You'd see them together driving down the street in Doug's green van - the one they christened Tyrone, the same one they drove across the country two summers ago. And you'd smile. They were always headed someplace, or nowhere in particular.
That's why no one was surprised when they said they were going to Venezuela for 17 days in August. Venezuela? Why not? They had been invited by a friend who lived in Valencia to stay in his home. It would be a neat way to end the summer. Venezuela. Sure.
So they went to Venezuela, and about the end of the second week they died with 21 other people in a plane crash during a tour flight. They died quickly and they died together. And now they are buried 50 feet apart in West Laurel Hill Cemetery. Fifty feet. What are the chances of two unrelated families' purchasing plots in the same cemetery years before they would each watch one of their children, and their child's love, buried within minutes of each other?
We were a year and 10 days apart, Doug and I. That means we fought a lot as kids. We didn't just fight for fun. We fought about the important things. Like who got more french fries at dinner. And who was smarter. And who had to take the first bath. You know, the important things.
Yeah, we really hated each other when we were little. "You creep, gimme that back." "Oh, yeah, why don't you try to make me." Wham! Sibling rivalry ad nauseam. You get that way when you become engaged in pitched combat over a matching pair of socks.
But then a funny thing happened to us. We grew up. It didn't happen overnight. It took most of our lives, as a matter of fact. But it happened. And when it did, we found - to our mutual amazement - that we kind of liked each other. You could even say we loved each other. You could say it. We never did. Brothers never talk of love. Until it's too late.
Doug and Sue talked about love. They lived love. You could see it the way they fixed up Tyrone for their trip out West and into Canada. They transformed a 10-year-old, pipe-hauling junker Econoline truck into a paneled, carpeted traveling companion with curtain-lined windows and paintings on the walls. They created a good-vibesmobile, a friend that didn't let them down once in 10,000 miles.
They did the same with the apartment they rented in Harrisburg, where they went to school. Two happy people. It was good for them to be in love. They did it so well.

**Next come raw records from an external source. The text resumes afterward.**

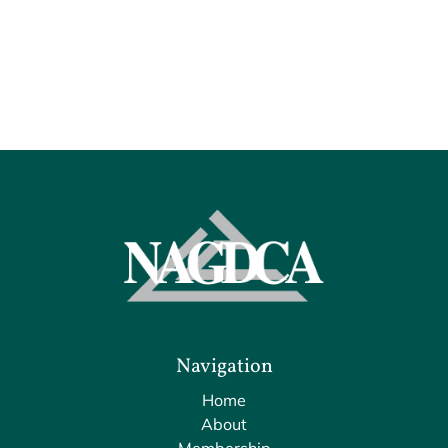
Navigation
Home
About
Membership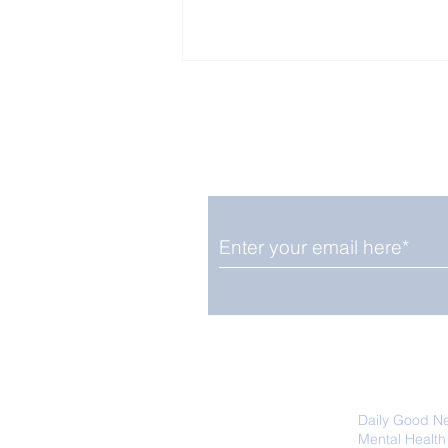
Enjoy free Good News & 
Smile delivered daily by
Upbeat News Thursday
We promise not to share your details
easily unsubscribe at any time.
Daily Good N
Mental Health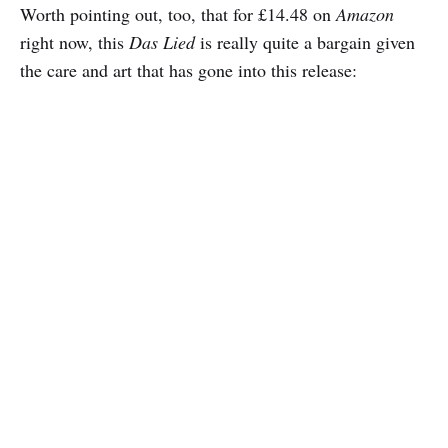
Worth pointing out, too, that for £14.48 on
Amazon
right now, this
Das Lied
is really quite a bargain given
the care and art that has gone into this release: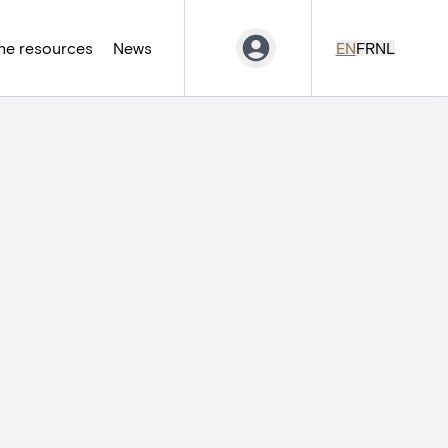
ne resources
News
EN
FR
NL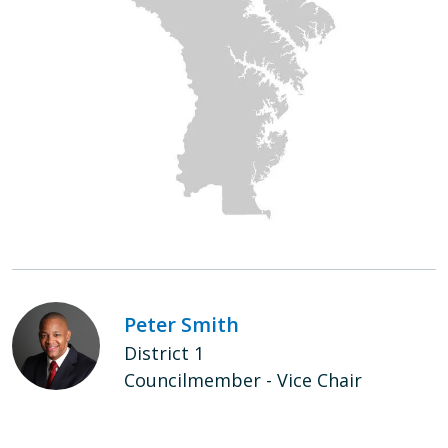
Peter Smith
District 1
Councilmember - Vice Chair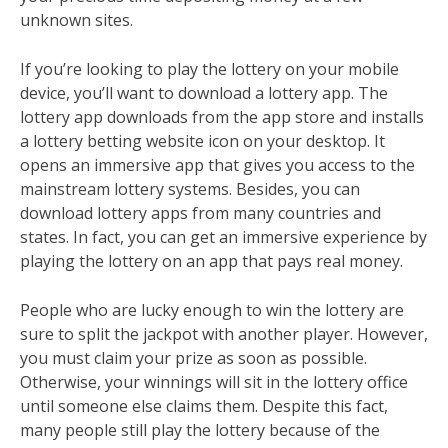
unknown sites.
If you’re looking to play the lottery on your mobile
device, you’ll want to download a lottery app. The
lottery app downloads from the app store and installs
a lottery betting website icon on your desktop. It
opens an immersive app that gives you access to the
mainstream lottery systems. Besides, you can
download lottery apps from many countries and
states. In fact, you can get an immersive experience by
playing the lottery on an app that pays real money.
People who are lucky enough to win the lottery are
sure to split the jackpot with another player. However,
you must claim your prize as soon as possible.
Otherwise, your winnings will sit in the lottery office
until someone else claims them. Despite this fact,
many people still play the lottery because of the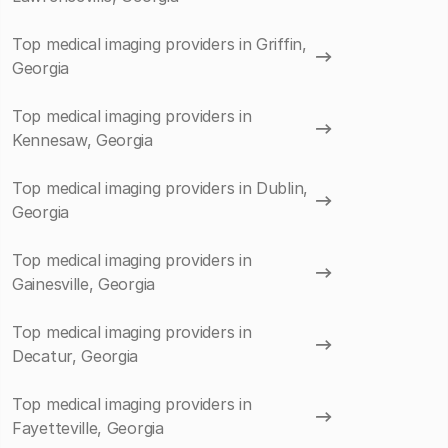
Top medical imaging providers in Griffin,
Georgia
Top medical imaging providers in
Kennesaw, Georgia
Top medical imaging providers in Dublin,
Georgia
Top medical imaging providers in
Gainesville, Georgia
Top medical imaging providers in
Decatur, Georgia
Top medical imaging providers in
Fayetteville, Georgia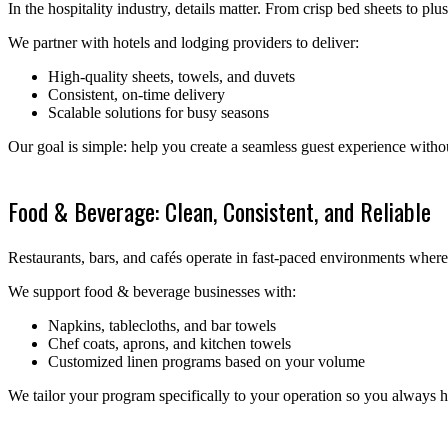
In the hospitality industry, details matter. From crisp bed sheets to plu
We partner with hotels and lodging providers to deliver:
High-quality sheets, towels, and duvets
Consistent, on-time delivery
Scalable solutions for busy seasons
Our goal is simple: help you create a seamless guest experience witho
Food & Beverage: Clean, Consistent, and Reliable
Restaurants, bars, and cafés operate in fast-paced environments where
We support food & beverage businesses with:
Napkins, tablecloths, and bar towels
Chef coats, aprons, and kitchen towels
Customized linen programs based on your volume
We tailor your program specifically to your operation so you alway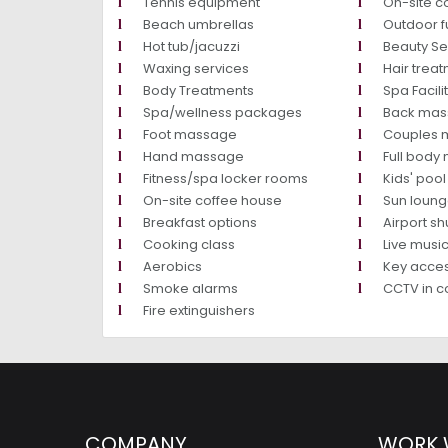
Tennis equipment
On-site c
Beach umbrellas
Outdoor f
Hot tub/jacuzzi
Beauty Se
Waxing services
Hair trea
Body Treatments
Spa Facili
Spa/wellness packages
Back ma
Foot massage
Couples 
Hand massage
Full bod
Fitness/spa locker rooms
Kids' pool
On-site coffee house
Sun loung
Breakfast options
Airport shut
Cooking class
Live mus
Aerobics
Key acce
Smoke alarms
CCTV in 
Fire extinguishers
COMPANY
WORK 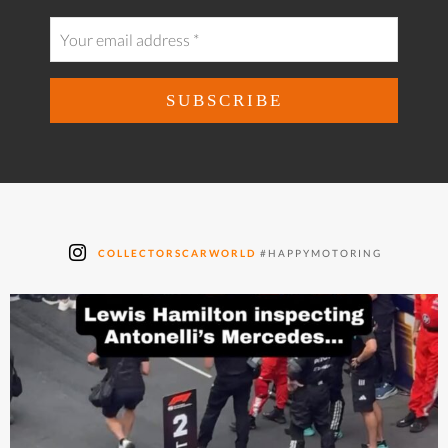
COLLECTORSCARWORLD
#HAPPYMOTORING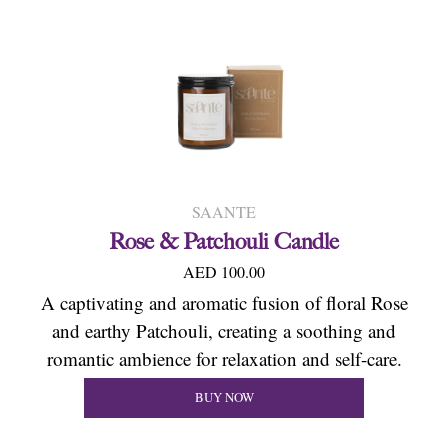
SAANTE
Rose & Patchouli Candle
AED 100.00
A captivating and aromatic fusion of floral Rose
and earthy Patchouli, creating a soothing and
romantic ambience for relaxation and self-care.
BUY NOW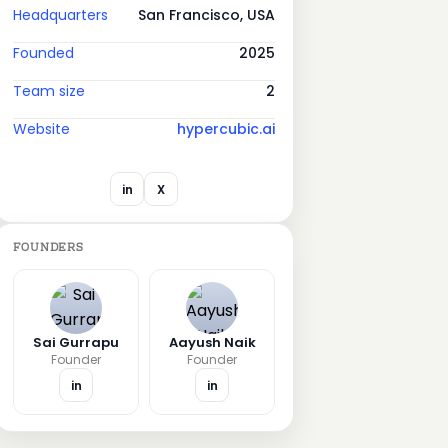
Headquarters
San Francisco, USA
Founded
2025
Team size
2
Website
hypercubic.ai
in
X
FOUNDERS
Sai Gurrapu
Aayush Naik
Founder
Founder
in
in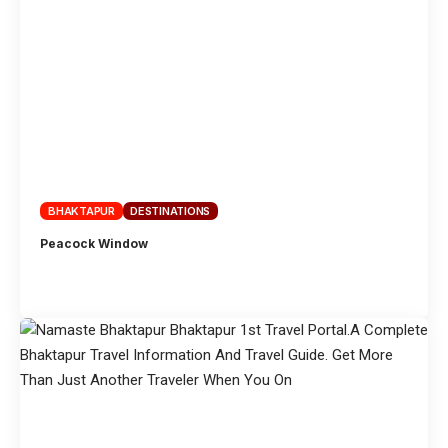
BHAKTAPUR
DESTINATIONS
Peacock Window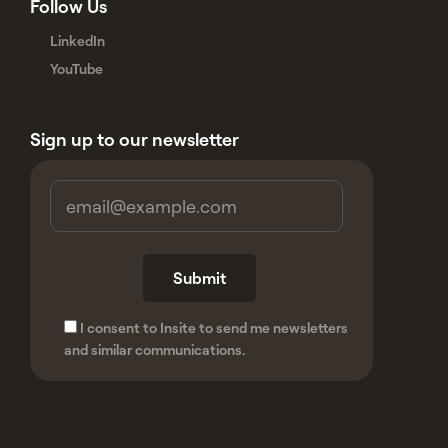
Follow Us
LinkedIn
YouTube
Sign up to our newsletter
I consent to Insite to send me newsletters
and similar communications.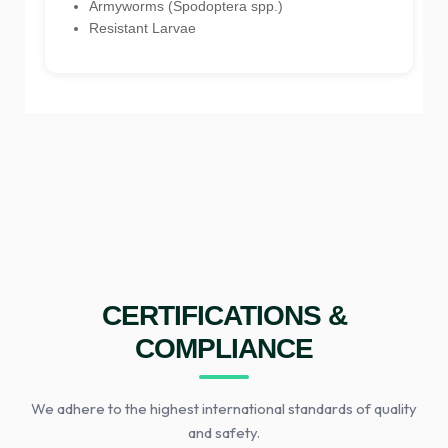
Armyworms (Spodoptera spp.)
Resistant Larvae
CERTIFICATIONS &
COMPLIANCE
We adhere to the highest international standards of quality
and safety.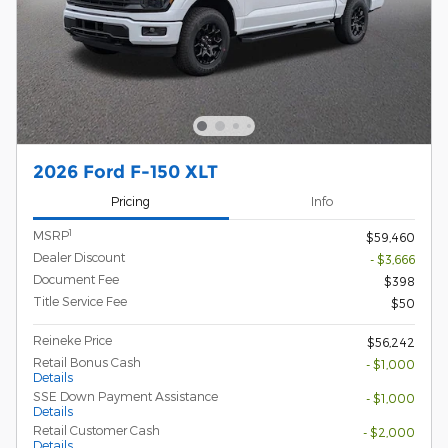
2026 Ford F-150 XLT
Pricing
Info
1
MSRP
$59,460
Dealer Discount
- $3,666
Document Fee
$398
Title Service Fee
$50
Reineke Price
$56,242
Retail Bonus Cash
- $1,000
Details
SSE Down Payment Assistance
- $1,000
Details
Retail Customer Cash
- $2,000
Details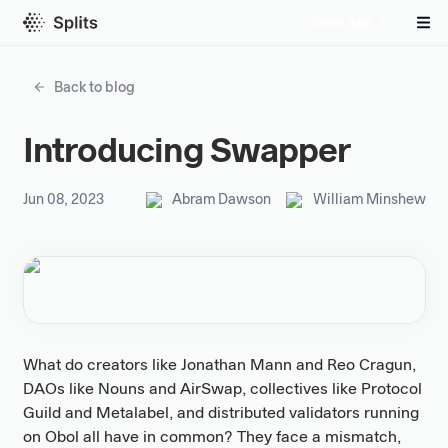
Open App
Back to blog
Introducing Swapper
Jun 08, 2023
Abram Dawson
William Minshew
What do creators like Jonathan Mann and Reo Cragun,
DAOs like Nouns and AirSwap, collectives like Protocol
Guild and Metalabel, and distributed validators running
on Obol all have in common? They face a mismatch,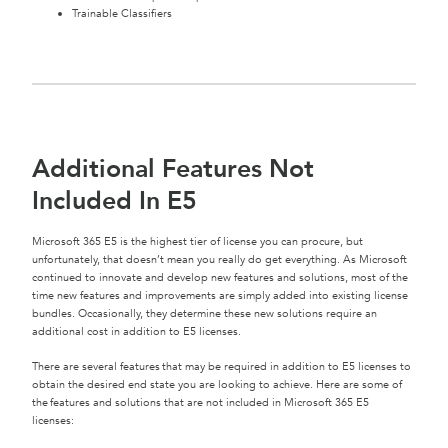
Trainable Classifiers
Additional Features Not
Included In E5
Microsoft 365 E5 is the highest tier of license you can procure, but
unfortunately, that doesn’t mean you really do get everything. As Microsoft
continued to innovate and develop new features and solutions, most of the
time new features and improvements are simply added into existing license
bundles. Occasionally, they determine these new solutions require an
additional cost in addition to E5 licenses.
There are several features that may be required in addition to E5 licenses to
obtain the desired end state you are looking to achieve. Here are some of
the features and solutions that are not included in Microsoft 365 E5
licenses: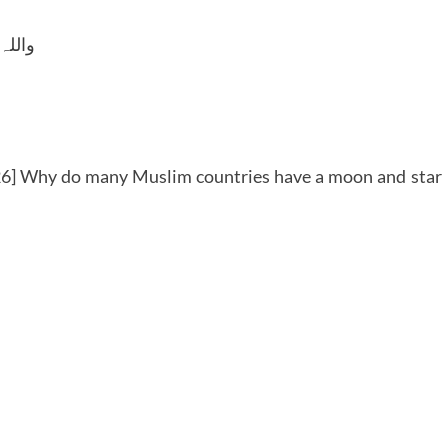
 وسلم
6] Why do many Muslim countries have a moon and star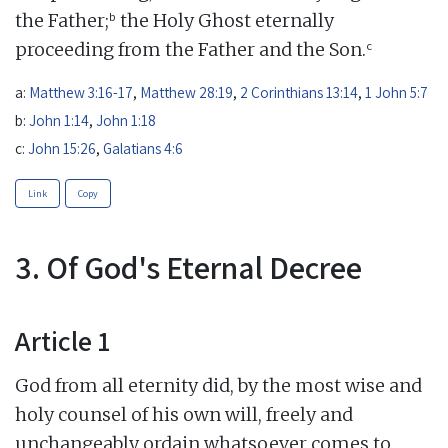
b
the Father;
the Holy Ghost eternally
c
proceeding from the Father and the Son.
a:
Matthew 3:16-17
,
Matthew 28:19
,
2 Corinthians 13:14
,
1 John 5:7
b:
John 1:14
,
John 1:18
c:
John 15:26
,
Galatians 4:6
Link
Copy
3. Of God's Eternal Decree
Article 1
God from all eternity did, by the most wise and
holy counsel of his own will, freely and
unchangeably ordain whatsoever comes to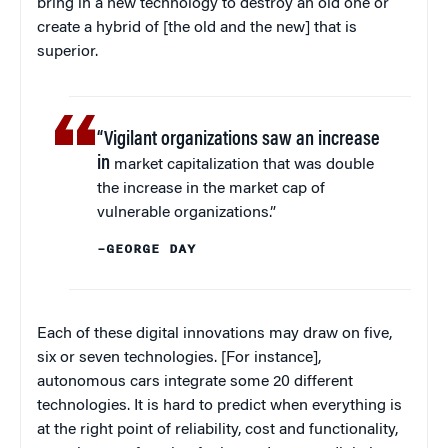
bring in a new technology to destroy an old one or
create a hybrid of [the old and the new] that is
superior.
“Vigilant organizations saw an increase
in
market capitalization that was double
the increase in the market cap of
vulnerable organizations.”
–GEORGE DAY
Each of these digital innovations may draw on five,
six or seven technologies. [For instance],
autonomous cars integrate some 20 different
technologies. It is hard to predict when everything is
at the right point of reliability, cost and functionality,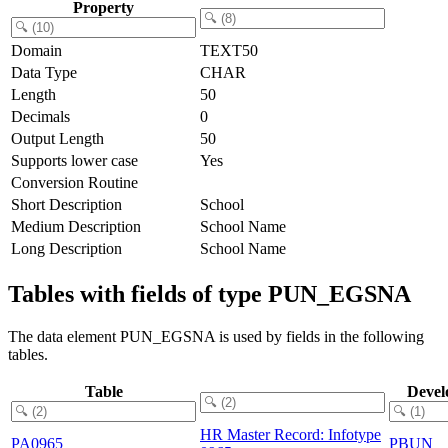
Property
Domain
TEXT50
Data Type
CHAR
Length
50
Decimals
0
Output Length
50
Supports lower case
Yes
Conversion Routine
Short Description
School
Medium Description
School Name
Long Description
School Name
Tables with fields of type PUN_EGSNA
The data element PUN_EGSNA is used by fields in the following
tables.
Table
Devel
HR Master Record: Infotype
PA0965
PBUN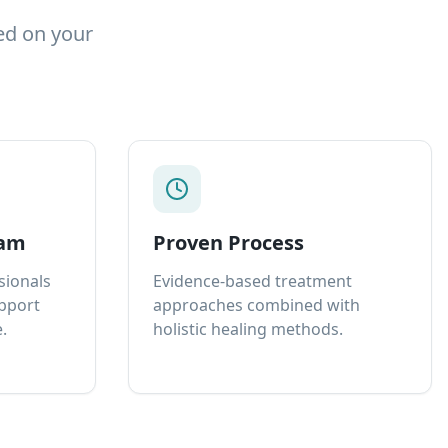
ed on your
eam
Proven Process
sionals
Evidence-based treatment
upport
approaches combined with
.
holistic healing methods.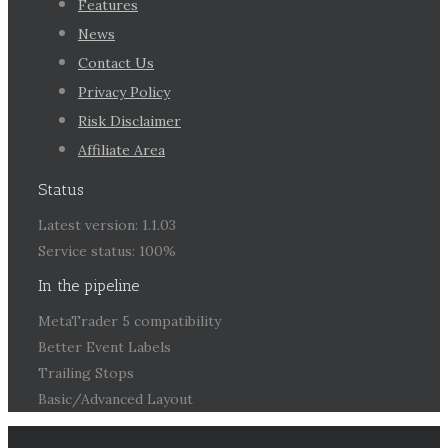
Features
News
Contact Us
Privacy Policy
Risk Disclaimer
Affiliate Area
Status
Latest version: 1.1.03
Service status: 100%
In the pipeline
MetaTrader 5 compatibility
Better Event Labels
Trailing Stops
Basic/Advanced Layout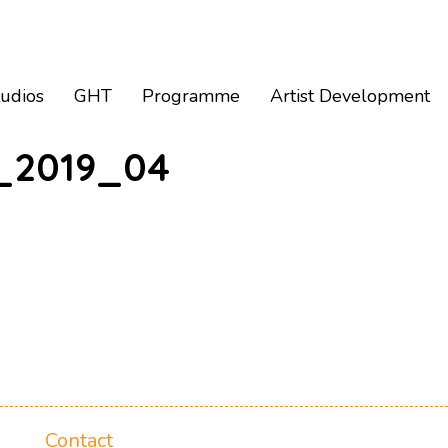
tudios
GHT
Programme
Artist Development
_2019_04
Contact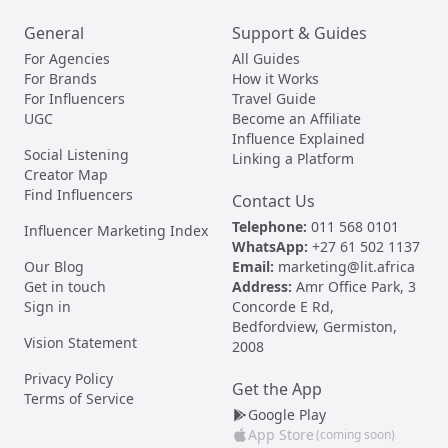
General
Support & Guides
For Agencies
All Guides
For Brands
How it Works
For Influencers
Travel Guide
UGC
Become an Affiliate
Influence Explained
Social Listening
Linking a Platform
Creator Map
Find Influencers
Contact Us
Telephone:
011 568 0101
Influencer Marketing Index
WhatsApp:
+27 61 502 1137
Our Blog
Email:
marketing@lit.africa
Get in touch
Address:
Amr Office Park, 3
Sign in
Concorde E Rd,
Bedfordview, Germiston,
Vision Statement
2008
Privacy Policy
Get the App
Terms of Service
Google Play
App Store
(coming soon)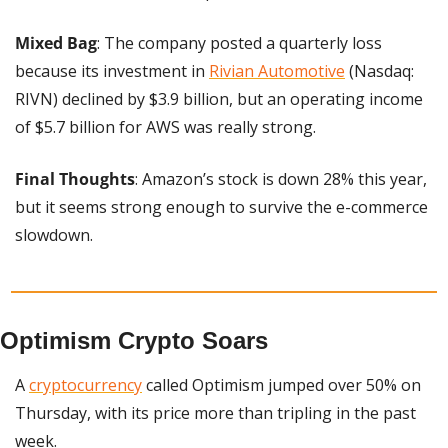
Mixed Bag
: The company posted a quarterly loss 
because its investment in 
Rivian Automotive
 (Nasdaq: 
RIVN) declined by $3.9 billion, but an operating income 
of $5.7 billion for AWS was really strong.
Final Thoughts
: Amazon’s stock is down 28% this year, 
but it seems strong enough to survive the e-commerce 
slowdown.
Optimism Crypto Soars
A 
cryptocurrency
 called Optimism jumped over 50% on 
Thursday, with its price more than tripling in the past 
week.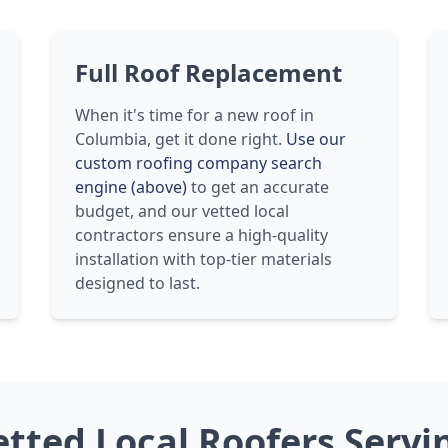
Full Roof Replacement
When it's time for a new roof in
Columbia, get it done right.
Use our
custom roofing company search
engine (above)
to get an accurate
budget, and our vetted local
contractors ensure a high-quality
installation with top-tier materials
designed to last.
etted Local Roofers Serv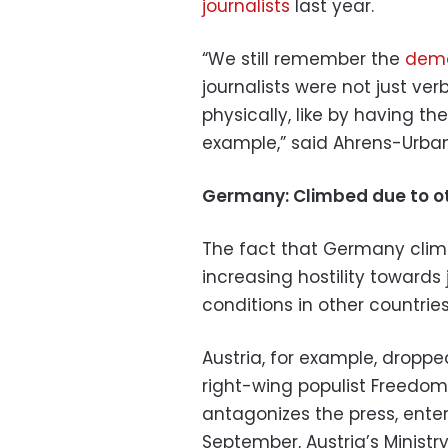
journalists
last year.
“We still remember the
demo
journalists were not just ve
physically, like by having th
example,” said Ahrens-Urban
Germany: Climbed due to ot
The fact that Germany climb
increasing hostility towards 
conditions in other countries
Austria, for example, dropped
right-wing populist Freedom 
antagonizes the press, enter
September, Austria’s Ministry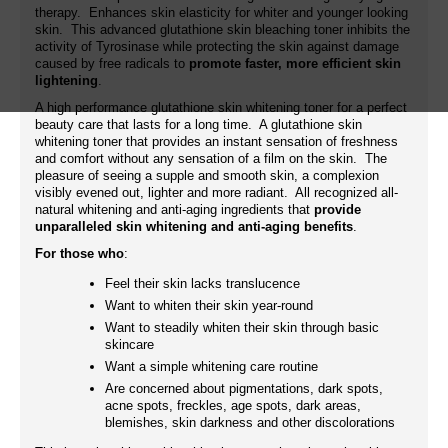
therapy. Enhances skin elasticity for whiter and younger looking
skin. This advanced glutathione skin bleaching toner inhibits the
activity of Tyrosinase while protecting the skin against damage
caused by free radicals to
promote faster, more efficient skin
lightening
.
A high performance glutathione skin whitening toner for a perfect
beauty care that lasts for a long time. A glutathione skin
whitening toner that provides an instant sensation of freshness
and comfort without any sensation of a film on the skin. The
pleasure of seeing a supple and smooth skin, a complexion
visibly evened out, lighter and more radiant. All recognized all-
natural whitening and anti-aging ingredients that
provide
unparalleled skin whitening and anti-aging benefits
.
For those who
:
Feel their skin lacks translucence
Want to whiten their skin year-round
Want to steadily whiten their skin through basic
skincare
Want a simple whitening care routine
Are concerned about pigmentations, dark spots,
acne spots, freckles, age spots, dark areas,
blemishes, skin darkness and other discolorations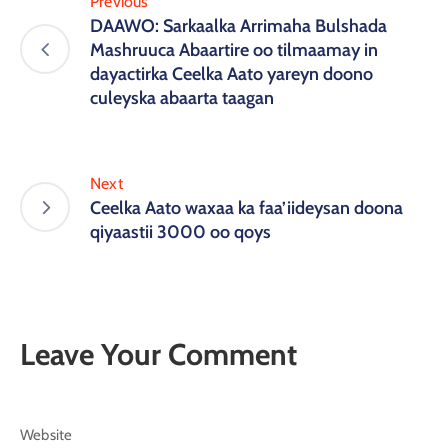
Previous
DAAWO: Sarkaalka Arrimaha Bulshada
Mashruuca Abaartire oo tilmaamay in
dayactirka Ceelka Aato yareyn doono
culeyska abaarta taagan
Next
Ceelka Aato waxaa ka faa’iideysan doona
qiyaastii 3000 oo qoys
Leave Your Comment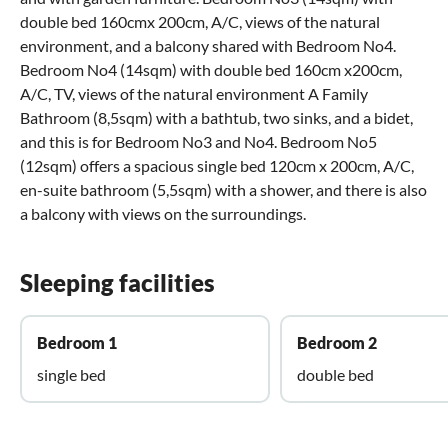
double bed 160cmx 200cm, A/C, views of the natural
environment, and a balcony shared with Bedroom No4.
Bedroom No4 (14sqm) with double bed 160cm x200cm,
A/C, TV, views of the natural environment A Family
Bathroom (8,5sqm) with a bathtub, two sinks, and a bidet,
and this is for Bedroom No3 and No4. Bedroom No5
(12sqm) offers a spacious single bed 120cm x 200cm, A/C,
en-suite bathroom (5,5sqm) with a shower, and there is also
a balcony with views on the surroundings.
Sleeping facilities
Bedroom 1
Bedroom 2
single bed
double bed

Of course, love has its price. For Doug, it was the disapproval of Mom and Dad. They were raised in an era when a young man of 21 didn't live with a girl of 19 until they were married. It was a shame that the tension existed
because it kept Doug away from home more than he wanted to be. He, more than any of his four brothers and sisters, cared about keeping the family together.
Mrs. Bedford, Sue's mother, wasn't too keen on the intimacy of their relationship either, at first. But after awhile her objections were worn down by Doug's smile and his enthusiasm for life and the way he cared for her daughter and probably by the poem that Sue used to leave taped to the refrigerator door. It was from Kahlil Gibran's The Prophet and Mom and Dad heard it for the first time as they stood 50 feet from Doug, listening to a minister say goodbye to Sue.
Your children are not your children, it began. They are the sons and daughters of Life's longing for itself. . . . You may give them your love but not your thoughts. . . .
It was such a poignant poem. Such a beautiful, true comment. And it hurt to listen to it. Mom and Dad listened, and they understood.
Doug is 22 today. Most of those years we were roommates. That's a lot of memories; from slogging through wet cement together and sneaking downstairs before dawn to see what was under the Christmas tree, to playing rugby on the same team and watching him address his graduating classmates as student body president of Montgomery County Community College. He was a neat guy, my brother.
Happy birthday, Doug. If we could do it over again, I'd let you have more french fries.


Comments
Hey! This is your cousin from Newport. It was very special reading this today. I have what you wrote about my Dad laminated and read it often. I love the part about living up to his own standards.
I wish I had known about this site. I'll try to read it.
Lisa Schmidt Boiani
Posted by: Lisa M. Boiani | August 29, 2006 12:09 PM
Lisa,
Your father was my Uncle Bill, the same way my brother Bill was my children's Uncle Bill. Both Bills were fabulous. We DeLeons never stop talking about them.